A diferencia de los grandes marcos industriales, este enfoque sitúa a las personas y a su entorno inmediato en el centro de la gestión de recursos, transformando el residuo de un vecino en la materia prima de otro.
La economía circular comunitaria es un modelo de organización social donde los habitantes de una localidad colaboran para cerrar los ciclos de vida de los productos. No se trata solo de reciclar; se trata de repensar el consumo desde la cercanía.
Se basa en principios de solidaridad y eficiencia local, donde el objetivo principal es reducir la huella ambiental mientras se fortalece el tejido social. Aquí, las famosas " 7R" se aplican a través de redes de confianza.
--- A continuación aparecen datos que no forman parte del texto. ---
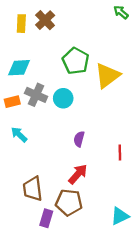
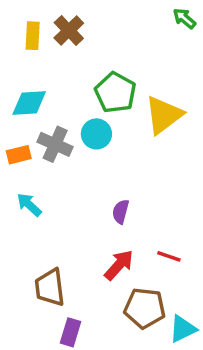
cyan circle: (63, 98) -> (96, 134), moved
red line: (120, 153) -> (169, 256), moved, turned -70
brown pentagon: (69, 202) -> (145, 308), moved

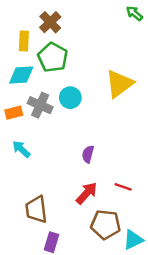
yellow rectangle: (33, 36) -> (24, 41), moved
green pentagon: (115, 93) -> (53, 57), moved

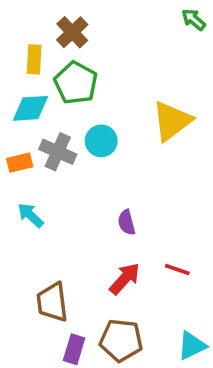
purple semicircle: (88, 154) -> (127, 222), turned -30
brown pentagon: (106, 225) -> (121, 340), moved

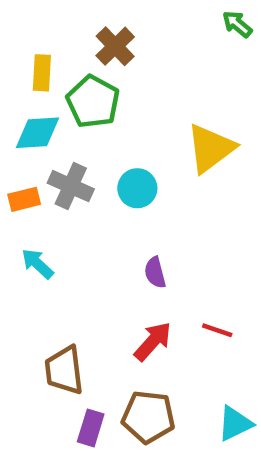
brown cross: (72, 32) -> (115, 46), moved
cyan circle: (101, 141) -> (137, 188), moved

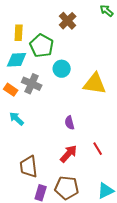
brown cross: (115, 46) -> (68, 21), moved
yellow triangle: (211, 148) -> (95, 84), moved, turned 45
cyan circle: (137, 188) -> (62, 69), moved
orange rectangle: (24, 199) -> (11, 90), turned 48
red line: (217, 330) -> (98, 149), turned 40

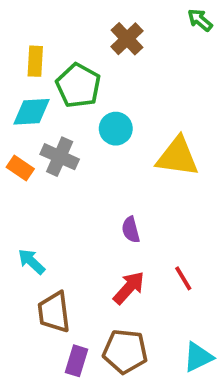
cyan arrow: (17, 119) -> (31, 262), moved

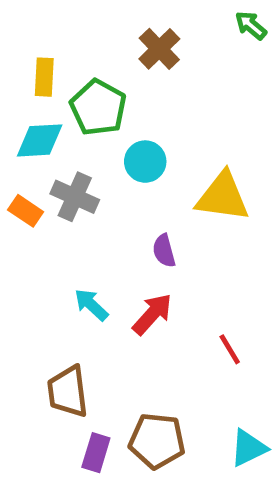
purple semicircle: (131, 230) -> (164, 251), moved
cyan arrow: (31, 262) -> (91, 305), moved
red arrow: (129, 288) -> (152, 314), moved

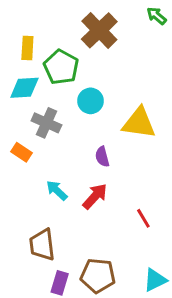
brown cross: (159, 49) -> (99, 30), size x1.4
orange rectangle: (26, 211) -> (22, 152), moved

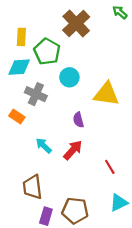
cyan triangle: (155, 280) -> (119, 203), moved

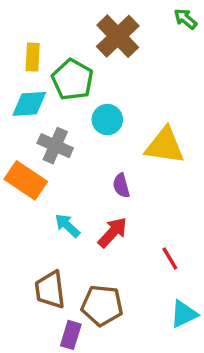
orange rectangle: (17, 116) -> (26, 180), size x1.6
brown pentagon: (75, 211) -> (102, 305), moved

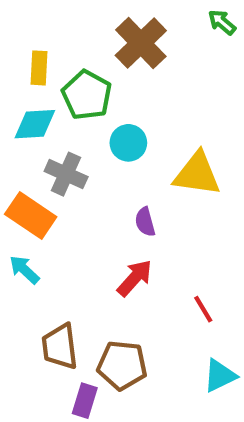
cyan arrow: (67, 225) -> (24, 270), moved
La implementación de estos sistemas a nivel de barrio o municipio genera un efecto dominó de impactos positivos, tales como:
El Empoderamiento Económico Local. Al fomentar la reparación y el intercambio de servicios, el dinero permanece dentro de la comunidad. Surgen nuevos nichos de empleo, como talleres de reparación, cooperativas de compostaje o tiendas de productos a granel, reduciendo la dependencia de cadenas de suministro globales.
La Reducción Drástica de Residuos. La gestión de residuos sólidos es uno de los mayores gastos para los gobiernos locales. Un modelo comunitario que separa de origen y composta los desechos orgánicos (que representan aproximadamente el 50% de la basura doméstica) alivia la carga de los vertederos y reduce la contaminación del suelo y mantos freáticos.
La Cohesión Social y Resiliencia. Estos proyectos requieren diálogo. Las ferias de trueque, las bibliotecas de herramientas y los huertos urbanos crean espacios de encuentro que reconstruyen la confianza entre vecinos. Una comunidad conectada es mucho más resiliente ante crisis económicas o desastres climáticos.
La Regeneración del Entorno. Al utilizar técnicas como el compostaje comunitario para nutrir suelos urbanos, se mejora la biodiversidad local y se combaten las islas de calor en las ciudades, devolviendo la vitalidad a los ecosistemas compartidos.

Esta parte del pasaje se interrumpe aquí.